§ **Given data**

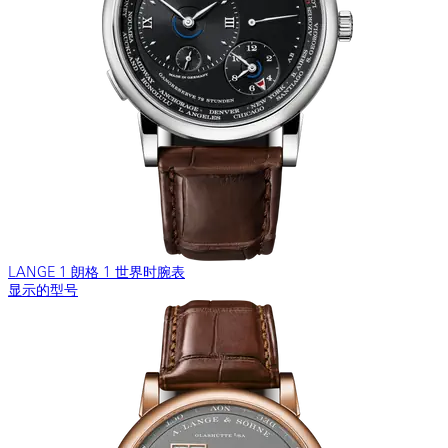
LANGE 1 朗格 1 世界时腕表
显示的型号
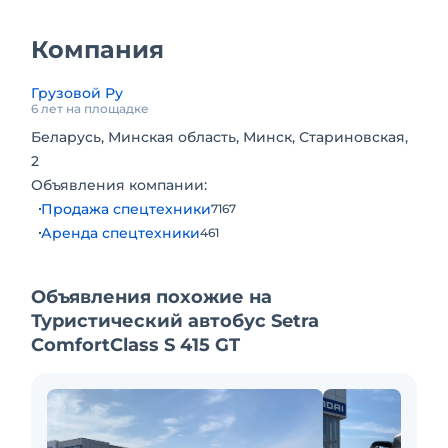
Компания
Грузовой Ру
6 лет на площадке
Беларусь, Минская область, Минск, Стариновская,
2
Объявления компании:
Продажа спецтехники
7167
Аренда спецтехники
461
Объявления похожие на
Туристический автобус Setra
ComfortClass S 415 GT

--

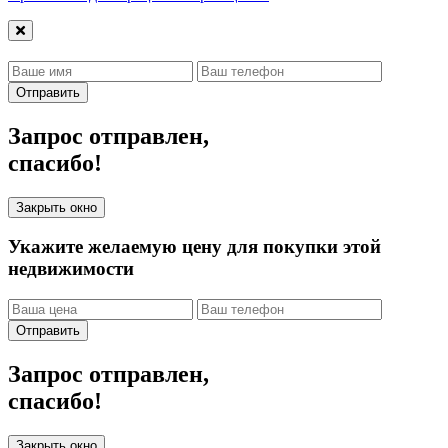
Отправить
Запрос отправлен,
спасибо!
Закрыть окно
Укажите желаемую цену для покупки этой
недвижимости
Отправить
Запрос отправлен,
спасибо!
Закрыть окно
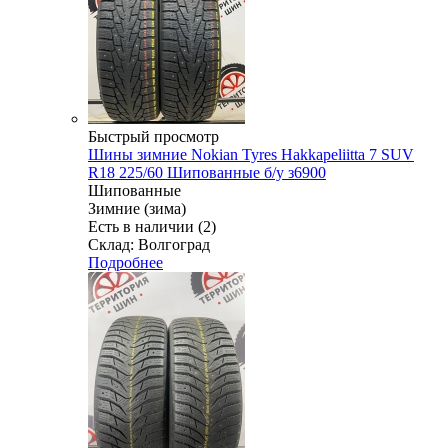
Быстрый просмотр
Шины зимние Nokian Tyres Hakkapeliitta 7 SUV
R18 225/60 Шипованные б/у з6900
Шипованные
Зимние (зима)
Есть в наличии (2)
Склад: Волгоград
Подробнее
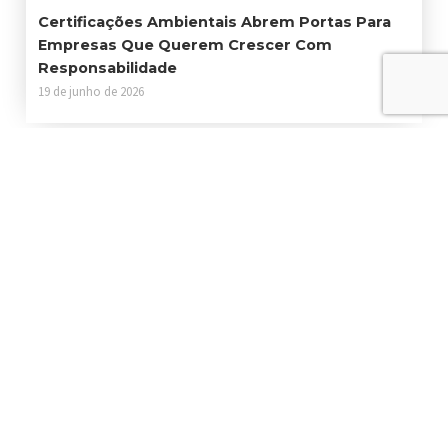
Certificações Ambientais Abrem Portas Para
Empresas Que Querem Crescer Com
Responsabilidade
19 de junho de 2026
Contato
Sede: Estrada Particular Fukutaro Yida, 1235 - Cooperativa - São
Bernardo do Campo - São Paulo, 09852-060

§ **What needs to be done**
Write out exactly the lines above between the one with "Склад: Волгоград" and the one with "Bernardo do Campo - São Paulo, 09852-060", inclusive, with pictures left out.

§ **Answer for this exercise**
Склад: Волгоград
Подробнее
Certificações Ambientais Abrem Portas Para
Empresas Que Querem Crescer Com
Responsabilidade
19 de junho de 2026
Contato
Sede: Estrada Particular Fukutaro Yida, 1235 - Cooperativa - São
Bernardo do Campo - São Paulo, 09852-060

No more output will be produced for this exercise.